Stone Lined Driveway
Many new homeowners find themselves wondering what to pave their driveways with and how to improve the aesthetics of that area. One solution is to have a stone lined driveway designed and managed by your Architect.
While many people might prefer to have a flagstone driveway, this is very expensive. Why? Because the stones need to be 5″ to 7″ thick, and very large (= heavy) to look correct and give the proper functional and aesthetic benefit. Also, other people may opt for a high-density concrete brick paver surface, which can also be much more expensive than say: gravel or asphaltic concrete (“asphalt”).
While some few people go with gravel, they find that after the snow, ice and rain require it to be regraded and regraveled about the 4th time or so, the money they are spending on that maintenance could have been used to pave it. The option used by most people is asphalt (asphaltic concrete). Asphalt paving delivers a reasonable cost for a reasonable price. However, many people feel that it is not particularly handsome in appearance, starting out being almost midnight black, then weathering to a medium gray over the years. By itself, not exactly the most attractive material or treatment.
So, what can be done to improve the driveway area, in a permanent manner at a reasonable additional cost? One such answer: adding flagstones along the sides of the driveway and around any landscaped “islands” in the paved surface. The stones can frame the paving so the eyes are drawn to the edges, where the rustic stones offer a more “mountain style” appearance up against the asphalt. So, for an expenditure much less than having your entire driveway being made of thick flagstones, you can get a bit of the feel.

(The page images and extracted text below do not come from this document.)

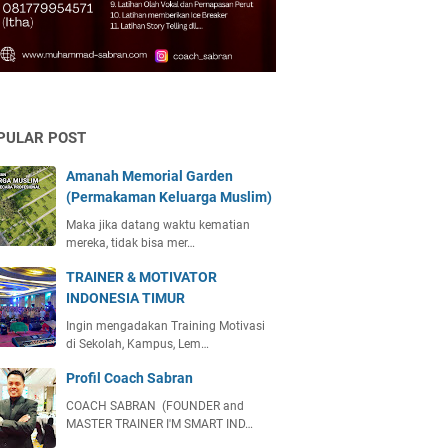
PULAR POST
Amanah Memorial Garden
(Permakaman Keluarga Muslim)
Maka jika datang waktu kematian
mereka, tidak bisa mer…
TRAINER & MOTIVATOR
INDONESIA TIMUR
Ingin mengadakan Training Motivasi
di Sekolah, Kampus, Lem…
Profil Coach Sabran
COACH SABRAN (FOUNDER and
MASTER TRAINER I'M SMART IND…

How is this accomplished? While there are a number of methods, this one was created by the HOME ARCHITECTS ®, one of the leading mountain style residential firms in the USA:
1. Have the stones delivered. Have them be about 18″ in minimum width x whatever length x 3″ to 4″ thick. Note: this is NOT thick enough if you intend on driving on them (see above for that). Cost and labor are a factor here. ALL of these rocks will be VERY heavy.
2. Rake or power air-blow any existing ground cover (like pine needles) back from the area to receive the stones.
3. Dig down into the ground along the edges of the asphaltic concrete pavement the depth of the stones, so that the stone will lie approximately level with the pavement. This will ADD additional surface area to the driveway and walking area, and allow vehicle doors to swing over the flagstones, rather than bumping into it. This provides a functional expansion of the driveway area.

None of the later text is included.